[antlr-interest] Converting my Java code to work as a C Target.

Wed Apr 25 23:15:12 PDT 2012

I'm a total Antlr noob, but I put together a working language by grabbing
random Java code samples I found.  It's pretty simple, basically I have a
Node class that all the nodes inherited from.  This base class has an "eval"
method and there are specialized classes for the different nodes.

My old grammar has rules like:

multiplicativeExpression returns [Node node]:

    receiver=moduleVariable

      operation=(MUL|DIV|MOD|MINUS) arguments=multiplicativeExpression

    { $node = new MathNode($operation.text, $receiver.node,
$arguments.node); }

  ;

And my MathNode stores the parameters passed into the constructor:

public MathNode(String operation, Node receiver, List<Node> arguments)

I call my eval() method with the current context and it handles all of the
internal work.

At this point I want to rewrite things so I can target C as my
implementation language.  I worked through a few of the samples and read as
much as I can, but I'm not quite sure how to connect what I'm doing now with
the C structures.  I read that my code should "subclass" the data that comes
from the C runtime, but I'm not sure what that means from a C perspective.
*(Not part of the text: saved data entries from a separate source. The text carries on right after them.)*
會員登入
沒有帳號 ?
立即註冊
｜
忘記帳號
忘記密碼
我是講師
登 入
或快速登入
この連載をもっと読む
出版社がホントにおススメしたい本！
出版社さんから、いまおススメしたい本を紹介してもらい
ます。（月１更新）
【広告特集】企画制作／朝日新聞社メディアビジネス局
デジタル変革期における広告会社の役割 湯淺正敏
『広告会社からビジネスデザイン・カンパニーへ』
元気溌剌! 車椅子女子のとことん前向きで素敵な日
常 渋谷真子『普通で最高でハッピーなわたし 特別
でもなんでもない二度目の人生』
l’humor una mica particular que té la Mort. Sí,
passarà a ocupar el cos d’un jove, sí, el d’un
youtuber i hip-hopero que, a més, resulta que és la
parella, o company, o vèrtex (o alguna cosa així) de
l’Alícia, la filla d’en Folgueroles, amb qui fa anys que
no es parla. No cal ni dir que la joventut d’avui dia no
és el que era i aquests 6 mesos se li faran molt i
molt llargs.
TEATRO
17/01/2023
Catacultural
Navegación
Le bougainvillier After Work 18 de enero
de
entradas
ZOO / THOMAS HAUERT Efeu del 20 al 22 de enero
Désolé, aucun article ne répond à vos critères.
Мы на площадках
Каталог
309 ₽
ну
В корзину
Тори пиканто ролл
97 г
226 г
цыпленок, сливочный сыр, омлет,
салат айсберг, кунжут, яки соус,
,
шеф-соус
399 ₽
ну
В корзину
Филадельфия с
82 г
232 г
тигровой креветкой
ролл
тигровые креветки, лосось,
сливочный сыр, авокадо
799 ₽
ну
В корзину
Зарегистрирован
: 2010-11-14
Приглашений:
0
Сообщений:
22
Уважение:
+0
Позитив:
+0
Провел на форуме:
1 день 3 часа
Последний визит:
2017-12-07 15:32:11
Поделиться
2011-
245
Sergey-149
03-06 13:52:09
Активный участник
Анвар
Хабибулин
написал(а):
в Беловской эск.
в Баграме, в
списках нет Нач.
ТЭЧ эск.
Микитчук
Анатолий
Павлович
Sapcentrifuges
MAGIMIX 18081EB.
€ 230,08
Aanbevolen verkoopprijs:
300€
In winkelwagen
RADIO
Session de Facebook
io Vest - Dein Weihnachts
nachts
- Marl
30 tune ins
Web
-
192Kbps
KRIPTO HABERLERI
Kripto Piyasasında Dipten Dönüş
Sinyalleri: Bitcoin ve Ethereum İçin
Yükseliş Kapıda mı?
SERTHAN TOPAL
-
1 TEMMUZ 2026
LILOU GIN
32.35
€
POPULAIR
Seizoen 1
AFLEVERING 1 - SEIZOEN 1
I defined a "struct MathNode" that pretty much mirrors the Java class,
complete with a function pointer for eval. In main() I create a lexer and
parser, etc and I think I should be able to do something like this:

struct MathNode *math;

math = psr->multiplicativeExpression(psr);

math->eval(global_context);

My grammar has these options:

Language = C;

ASTLabelType = pANTLR3_BASE_TREE;

output = AST;

I kept the same syntax with my rules: "multiplicativeExpression returns
[Node node]".  The tricky part is what code I need for the rule when I
create a new MathNode and initialize it.  It seems like my code has a lot of
info that it can use, but I'm not quite sure what the "connective glue"
should look like.  I have the same three variables: operation, receiver, and
arguments - operation is pretty straightforward, I can use gettext (or maybe
use the token constant stored in ANTLR3_COMMON_TOKEN.type).

I'm not sure how to manage the two nodes.  The way I set up the grammar
seems to have given me several options, but I think it's the same as the
Java code, $node = sexy_node_making_function($operation->type,
$receiver->node, $arguments->node ).  My node builder could allocate a
MathNode structure, fill in the details, and return for storage in the
return structure.

It seems like an odd way to store things, am I missing something?  The
return value has start/stop tokens (not sure what to do with those) and a
tree, in addition to my node information.

Should I somehow store my node data in the ANTLR3_BASE_TREE.u variable?
Would my grammar still need the "returns [Node node]" bit, or will the
parser still return the tree?

Since there are several levels of structures, how do I call eval() on the
node?

Thanks for any input!

Lee